A biomechanical comparison between robotic and conventional total knee arthroplasty (TKA) in resection accuracy: a meta-analysis on cadaveric specimens

PURPOSE: Robotic total knee arthroplasty (TKA) has seen a rapid increase in utilization with recent literature suggesting that implant accuracy and resection are better optimized than in conventional TKA. The purpose of this study was to evaluate the biomechanical properties of robotic-assisted versus conventional TKA in minimizing biplanar femoral and tibial resection error in cadaveric specimens. METHODS: A systematic review and meta-analysis was performed by searching through PubMed, Cochrane library, and Embase to identify studies that analyzed the biomechanical properties of robotic assisted and conventional TKA, according to standard PRISMA guidelines. Evaluated outcomes included femoral coronal resection error (deg), femoral sagittal resection error (deg), tibial coronal resection error (deg), and tibial sagittal resection error (deg).
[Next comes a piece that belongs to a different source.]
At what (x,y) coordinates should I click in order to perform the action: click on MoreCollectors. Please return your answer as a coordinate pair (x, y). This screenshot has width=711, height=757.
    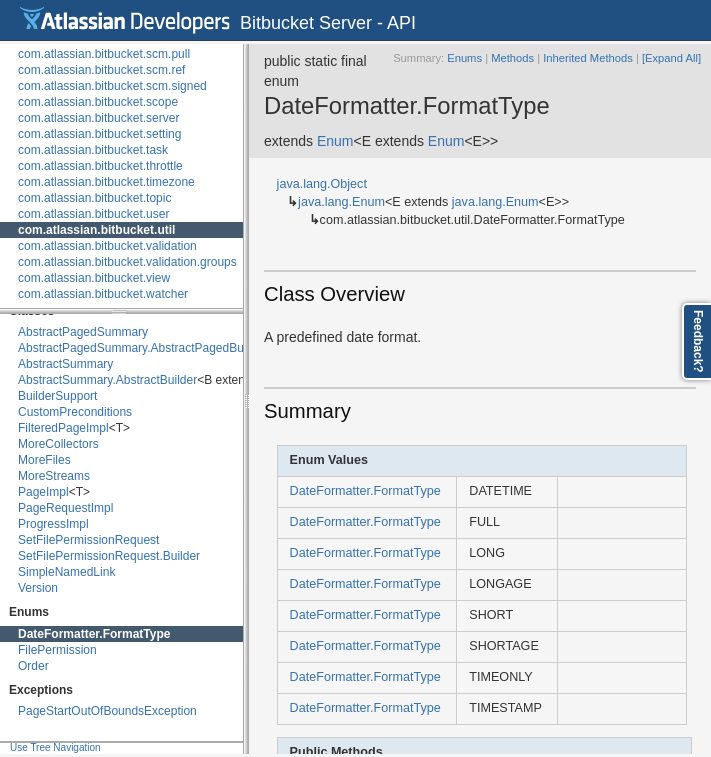     Looking at the image, I should click on (58, 444).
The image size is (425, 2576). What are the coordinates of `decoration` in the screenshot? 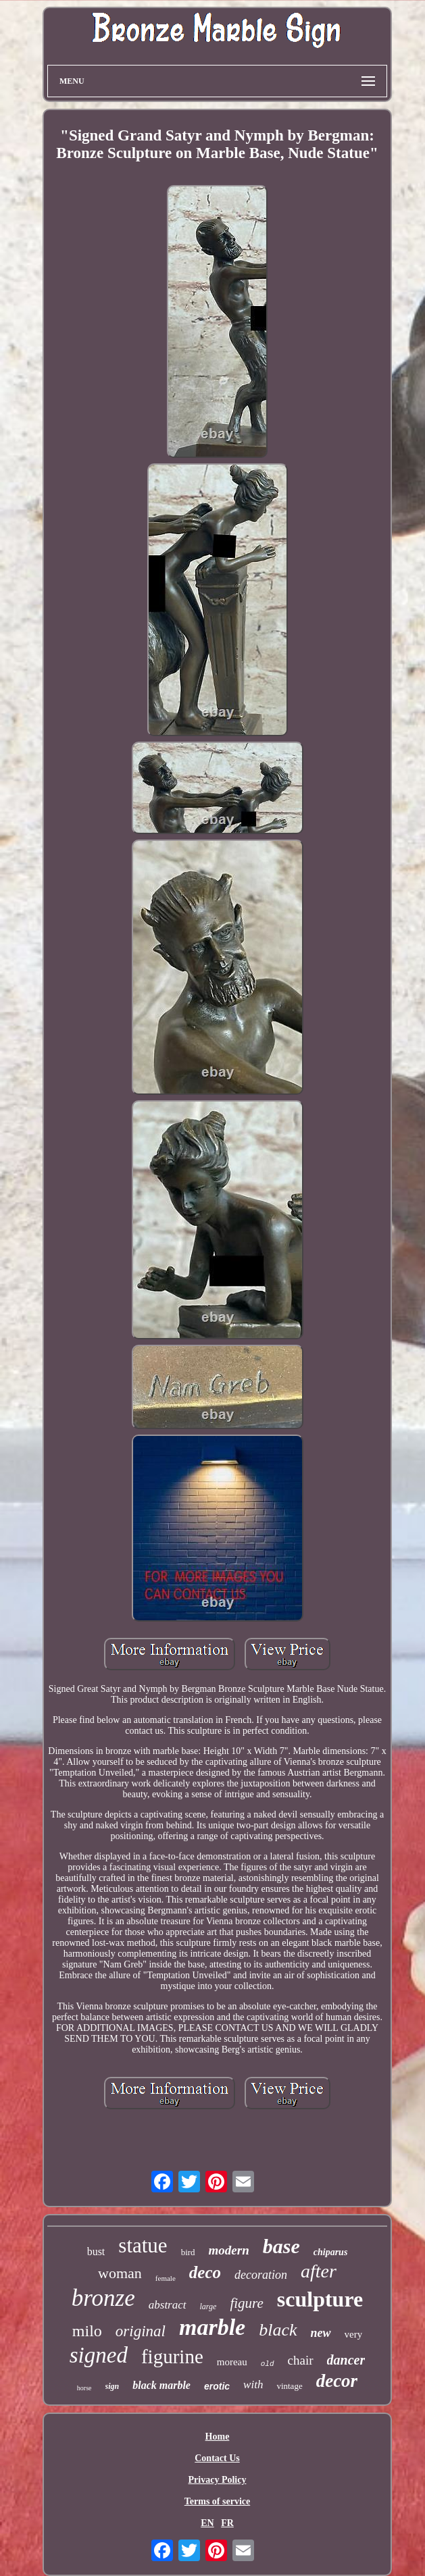 It's located at (260, 2275).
RESULTS: Seven studies met inclusion criteria, including a total of 140 cadaveric specimens (robotic: 70, conventional: 70), for resection accuracy between robotic and conventional TKA. Pooled analysis from seven studies revealed a significant difference in femoral coronal and sagittal resection error in favor of robotic systems compared to conventional systems (p < 0.001 & p < 0.001, respectively). The pooled analysis from seven studies revealed a significant difference in tibial sagittal resection error in favor of robotic systems compared to conventional systems following TKA (p = 0.012). Posthoc power analysis revealed a power of 87.2%. CONCLUSION: The use of robotic TKA is associated with lower femoral coronal, lower femoral sagittal and tibial sagittal resection error compared to conventional TKA. It should be noted that these findings are purely biomechanical – surgeons should interpret these findings along with clinical differences between conventional and robotic systems to determine which system is best for each patient.